While multiple states have passed laws banning abortion at this early point in pregnancy, until today, every state's attempt to ban abortion at 6 weeks has been struck down by federal courts as unconstitutional. Texas' SB 8 is different: Unlike bans in other states, which are enforced by state officials, SB 8 gives private citizens unprecedented authority to enforce its abortion ban.

The impact of SB 8 will reverberate throughout surrounding states as they experience an influx of Texans traveling to get abortion care no longer accessible in their home state. When anti-choice Republicans in Texas attempted to ban abortion in 2020 amid the COVID-19 pandemic, it resulted in a 1,200% increase in Texans visiting Planned Parenthood clinics in Colorado and a "more than sevenfold increase"--706%--in Texans visiting Planned Parenthood clinics in Colorado, New Mexico, and Nevada. The Guttmacher Institute estimates that SB 8 going into effect could increase one-way driving distance for abortion services from 12 miles to 248 miles, or 20 times as far.

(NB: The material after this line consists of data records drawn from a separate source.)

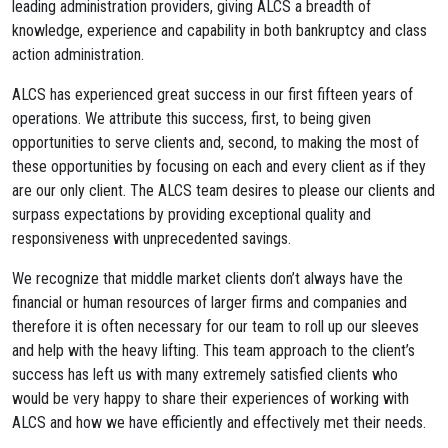
leading administration providers, giving ALCS a breadth of
knowledge, experience and capability in both bankruptcy and class
action administration.
ALCS has experienced great success in our first fifteen years of
operations. We attribute this success, first, to being given
opportunities to serve clients and, second, to making the most of
these opportunities by focusing on each and every client as if they
are our only client. The ALCS team desires to please our clients and
surpass expectations by providing exceptional quality and
responsiveness with unprecedented savings.
We recognize that middle market clients don’t always have the
financial or human resources of larger firms and companies and
therefore it is often necessary for our team to roll up our sleeves
and help with the heavy lifting. This team approach to the client’s
success has left us with many extremely satisfied clients who
would be very happy to share their experiences of working with
ALCS and how we have efficiently and effectively met their needs.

The harm of SB 8 is likely to disproportionately impact Black, Latinx, Indigenous, and other people of color; LGBTQ+ people; immigrants; and people with low incomes, communities disproportionately targeted by both surveillance and barriers to abortion access.

The enactment of SB 8 is part of a broader onslaught of attacks on abortion access in Texas. Earlier this year, Texas Governor Greg Abbott signed into law a "trigger ban" that will automatically ban abortion across the state and criminalize doctors who provide abortion care if the anti-choice supermajority on the U.S. Supreme Court overturns Roe v. Wade (which they will have the opportunity to do this term in the Dobbs v. Jackson Women's Health Organization case). Yesterday, anti-choice lawmakers in the Texas House of Representatives passed SB 4, a bill that attacks access to medication abortion care. The bill has already passed the state Senate and will now go to Governor Abbott for approval.

Texas' SB 8 joins over 90 other restrictions on abortion access that have been enacted at the state level in 2021, making it the worst year for abortion rights since Roe was decided.

For over 50 years, Reproductive Freedom for All (formerly NARAL Pro-Choice America) has fought to protect and advance reproductive freedom at the federal and state levels—including access to abortion care, birth control, pregnancy and post-partum care, and paid family leave—for everybody. Reproductive Freedom for All is powered by its more than 4 million members from every state and congressional district in the country, representing the 8 in 10 Americans who support legal abortion.